Tesshin balances his loyalties as adeptly as his paws on a ledge; when Weed needs him and his elders do not, he helps protect Ohu, the dogs' paradise. When the Koga clan requires his strength, he is there and Weed understands.
There is a time, once a year, where it might seem he follows neither—he leaves whichever home he is pledged to, runs through the night, rests during the day in trees and on roofs. He finds four places, in three cities...the first time, he had to search, but his sense of direction is as unerring as his devotion. None of the white-haired dogs he sees bark or raise fuss. To them, he's merely a passing shadow, flitting through residential neighborhoods more suiting pets than ninja. He need only confirm one thing, and move on.
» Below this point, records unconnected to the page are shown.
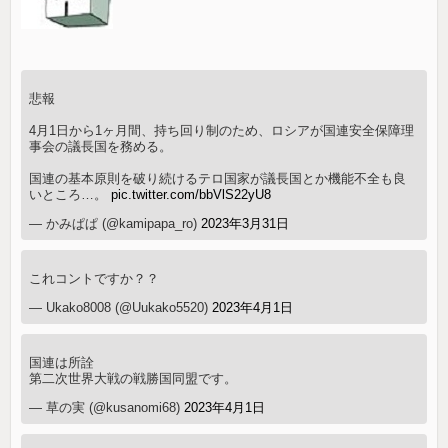
悲報
4月1日から1ヶ月間、持ち回り制のため、ロシアが国連安全保障理
事会の議長国を務める。
国連の基本原則を破り続けるテロ国家が議長国とか機能不全も良
いところ…。
pic.twitter.com/bbVlS22yU8
— かみぱぱ (@kamipapa_ro)
2023年3月31日
これコントですか？？
— Ukako8008 (@Uukako5520)
2023年4月1日
国連は所詮
第二次世界大戦の戦勝国同盟です。
— 草の実 (@kusanomi68)
2023年4月1日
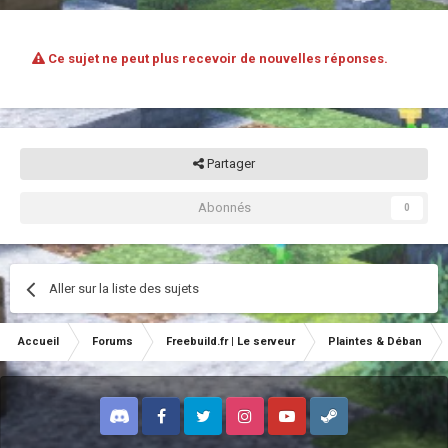
Ce sujet ne peut plus recevoir de nouvelles réponses.
Partager
Abonnés
0
Aller sur la liste des sujets
Accueil
Forums
Freebuild.fr | Le serveur
Plaintes & Déban
Discord
Facebook
Twitter
Instagram
Youtube
Steam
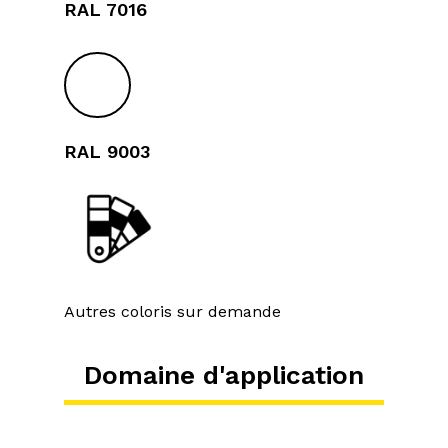
RAL 7016
RAL 9003
Autres coloris sur demande
Domaine d'application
Finally, he heads to the home that raised him. Not Koga, which birthed him, or Ohu, which trained him, but to the dog who took him in when he'd been abandoned by his blood father. He might have Gin's commanding prescence, John's strength, and Akame's swiftness (and he might bear Kurojaki's blood and craftiness), but Tesshin remembers Cross like a mother. She taught him to hunt, and he chased rabbits and birds through the grass with his siblings on his tail and her protecting them all. His brothers still call him little when he's the oldest, but...well, Kogas do not grow like Salukis or Danes.
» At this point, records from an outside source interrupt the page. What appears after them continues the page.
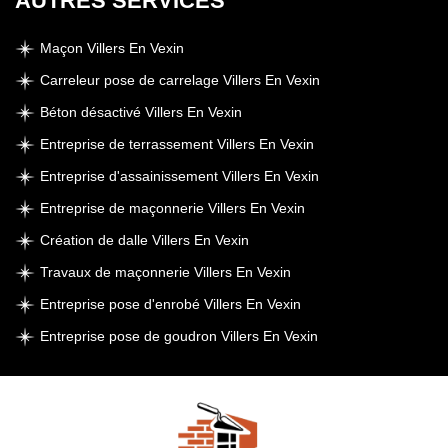
AUTRES SERVICES
Maçon Villers En Vexin
Carreleur pose de carrelage Villers En Vexin
Béton désactivé Villers En Vexin
Entreprise de terrassement Villers En Vexin
Entreprise d'assainissement Villers En Vexin
Entreprise de maçonnerie Villers En Vexin
Création de dalle Villers En Vexin
Travaux de maçonnerie Villers En Vexin
Entreprise pose d'enrobé Villers En Vexin
Entreprise pose de goudron Villers En Vexin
Tesshin takes a bird with him, too, a duck snatched from a park pond and grown fat on human feedings. When Cross still fought, a meal was an easy excuse to visit without the others passing judgement on her—he'd trot past other soldiers with families, hear what a good child he was, bringing his mother such a fine prize, why didn't you bring me lunch? Now, Cross runs slower and doesn't hunt the tastier critters: "these old legs can still jump, don't you forget", she teases the pack's little ones when they play at chase, but Tesshin can see her wince once they've settled down for a nap. She and Ben can eat well today.
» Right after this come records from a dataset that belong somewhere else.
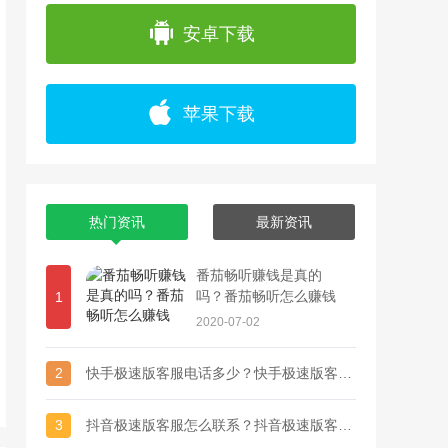
app上浏览各种精彩视频，并且可以通过直播
安卓下载
苹果下载
热门资讯
最新资讯
番茄畅听赚钱是真的
吗？番茄畅听怎么赚钱
1
2020-07-02
2
快手极速版客服电话多少？快手极速版客服联系方式
3
抖音极速版客服怎么联系？抖音极速版客服电话多少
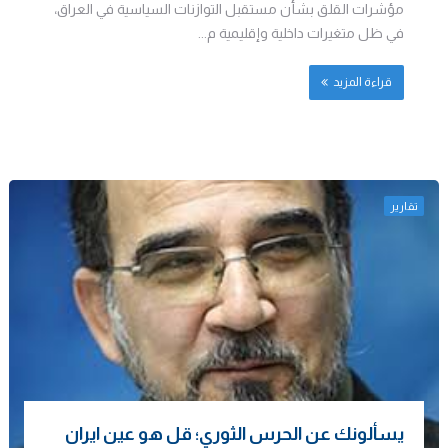
مؤشرات القلق بشأن مستقبل التوازنات السياسية في العراق،
في ظل متغيرات داخلية وإقليمية م...
قراءة المزيد
تقارير
يسألونك عن الحرس الثوري؛ قل هو عين ايران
The real reason he's come, though, is what Tesshin tells Cross after dropping her dinner at her feet. She rubs her nose in his neck fur, lets him say it softly in the voice of one speaking about a time someone else would rather forget even with only her and Ben to hear. "They are doing well." And then, louder, when he bows and Cross swats him behind one ear for still being so formal:
"I am doing well."
And then they settle down and talk of the family they both are willing to remember, of how the world is running and who's running what and everything else normal. Come night, Tesshin is off again.